Solved – Scipy.stats.anderson_ksamp negative return values for test statistic

anderson darling testp-valuepythonscipy

Ok, so I've been trying to run this test on the the iris dataset to see if it flags the clusters within the data as samples that aren't from the same population.

from sklearn import datasets

iris = datasets.load_iris()
X=iris.data

but when I run the Anderson Darling k-sample test, I get a negative test statistic with a warning message:

stats.anderson_ksamp(X)
(-7.5303855723035387, array([ 0.65422412, 1.29943382, 1.69811439, 2.05150559, 2.47260634]), 1.5192999959017166e-05, array([-0.29565939, -0.84674275, -0.70510477]))

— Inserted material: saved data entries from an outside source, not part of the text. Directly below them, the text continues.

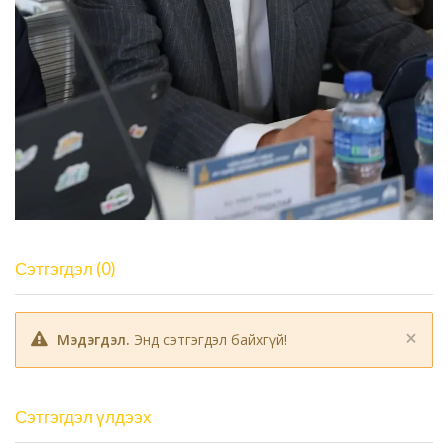
Сэтгэгдэл (0)
×
Мэдэгдэл.
Энд сэтгэгдэл байхгүй!
Сэтгэгдэл үлдээх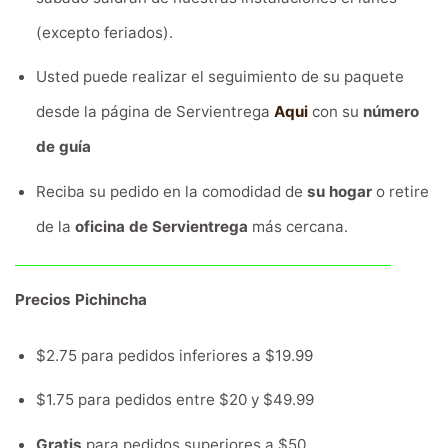
(excepto feriados).
Usted puede realizar el seguimiento de su paquete
desde la página de Servientrega
Aqui
con su
número
de guía
Reciba su pedido en la comodidad de
su hogar
o retire
de la
oficina de Servientrega
más cercana.
Precios Pichincha
$2.75 para pedidos inferiores a $19.99
$1.75 para pedidos entre $20 y $49.99
Gratis
para pedidos superiores a $50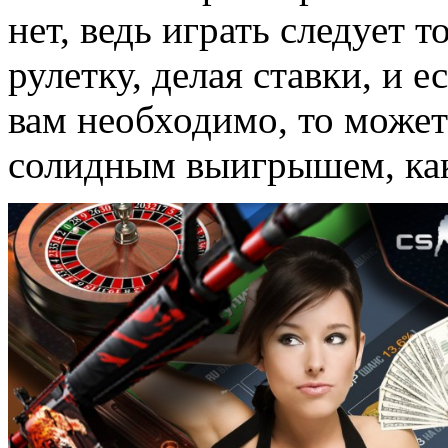
нет, ведь играть следует 
рулетку, делая ставки, и е
вам необходимо, то може
солидным выигрышем, как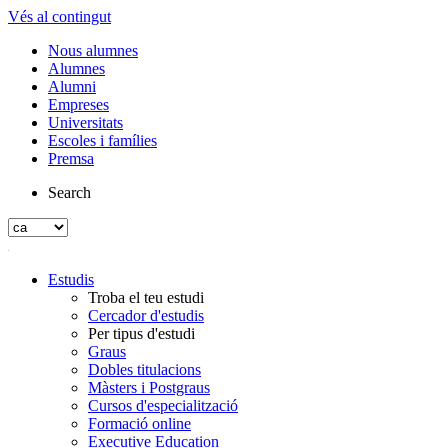
Vés al contingut
Nous alumnes
Alumnes
Alumni
Empreses
Universitats
Escoles i famílies
Premsa
Search
Estudis
Troba el teu estudi
Cercador d'estudis
Per tipus d'estudi
Graus
Dobles titulacions
Màsters i Postgraus
Cursos d'especialització
Formació online
Executive Education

Warning (from warnings module):
File "/Library/Frameworks/Python.framework/Versions/2.7/lib/python2.7/site-packages/scipy/stats/morestats.py", line 1353
warnings.warn("approximate p-value will be computed by extrapolation")
UserWarning: approximate p-value will be computed by extrapolation

I added another return value, pf, that is used to calculate the p-value:

p = math.exp(np.polyval(pf, A2))

where A2 is the test statistic. Now, I know having a negative test statistic in this particular case messes around with the p-value (giving p-values > 1). I also tried running the test on a well-defined cluster within this dataset, samples 0-49 and still got a very negative test statistic.

stats.anderson_ksamp(X[0:49])
(-7.2161038796439101, array([ 0.6374498 , 1.31073023, 1.7353192 , 2.11769803, 2.58073305]), 0.0029686585640793673, array([-0.22692954, -0.92818677, -0.70082687]))

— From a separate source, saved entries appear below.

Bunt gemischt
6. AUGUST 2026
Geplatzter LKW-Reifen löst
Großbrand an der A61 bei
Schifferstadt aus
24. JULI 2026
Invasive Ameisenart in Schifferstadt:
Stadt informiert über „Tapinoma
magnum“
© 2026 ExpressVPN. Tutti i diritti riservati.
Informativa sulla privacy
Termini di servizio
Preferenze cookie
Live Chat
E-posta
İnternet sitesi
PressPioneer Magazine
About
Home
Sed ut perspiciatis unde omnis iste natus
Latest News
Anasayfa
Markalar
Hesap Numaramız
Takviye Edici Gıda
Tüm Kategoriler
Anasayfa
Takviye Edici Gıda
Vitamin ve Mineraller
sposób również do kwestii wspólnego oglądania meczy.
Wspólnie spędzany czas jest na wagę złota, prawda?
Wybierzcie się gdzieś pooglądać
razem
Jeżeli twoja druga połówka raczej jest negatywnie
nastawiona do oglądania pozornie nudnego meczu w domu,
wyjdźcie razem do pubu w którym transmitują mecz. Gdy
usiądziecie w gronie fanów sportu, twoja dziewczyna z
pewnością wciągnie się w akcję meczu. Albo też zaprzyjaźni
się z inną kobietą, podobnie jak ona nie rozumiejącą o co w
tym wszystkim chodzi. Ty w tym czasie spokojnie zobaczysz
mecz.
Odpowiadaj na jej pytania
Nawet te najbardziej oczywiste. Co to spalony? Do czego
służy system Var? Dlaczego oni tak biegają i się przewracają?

I was wondering if I am performing this test incorrectly, or if I should be using a different test, to check if many samples fall within the same distribution.

Thanks

Best Answer

print out X and compare it to (code blocks not formatting right, so I'm not using them):

Y = [iris.data[:,0],iris.data[:,1],iris.data[:,2],iris.data[:,3]]

You'll see that X is a 150x1 array of float64, and Y is a 4-element list.

The input given to your test is different. If you run the AD-ksample test with Y instead of X, you get a very high statistic (205.9) against critical values of .49, 1.3, 1.9, 2.5, and 3.2.

That is to say, you can with great confidence reject the null hypothesis (NH = "all four columns of data are from the same distribution").